I was in fact using "above average" as meaning they tend to be more white
collar jobs that pay more than the median salary.

With that said, this really seems like something that is upsetting you and I
really want you to know that I'm not trying to play a game or trick anyone.
Either way, it's just a web forum. I'm not trying to convince anyone of
anything. There is no prize.

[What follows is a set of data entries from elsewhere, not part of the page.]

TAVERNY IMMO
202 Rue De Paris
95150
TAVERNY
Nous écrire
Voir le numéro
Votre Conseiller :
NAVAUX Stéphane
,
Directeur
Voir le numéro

Just making internet conversation since I'm a
little bored today.

Please don't get too worked up about it and I wish you well.

------
rifung
> The all-male charity, the President’s Club, which raised money for causes
> including children’s hospitals through high-valued auctions, was forced to
> close after the Financial Times uncovered sexual assault and misogyny at its
> annual dinner; executives of Oxfam, a poverty eradication charity, visited
> prostitutes while delivering aid in earthquake-stricken Haiti, and were
> allowed to slink off to other charities, rather than being castigated for
> their actions; and ex-Save the Children executives Brendan Cox and Justin
> Forsyth stepped down from their roles at other charities, after allegations
> of sexual harassment and bullying toward junior female colleagues
> resurfaced.

Maybe I just lack the context but I don't really understand how sexual
harassment is in the same vein as visiting prostitutes. What is morally wrong
about seeing prostitutes? Did it somehow interfere with their jobs? Or were
they using charity funds?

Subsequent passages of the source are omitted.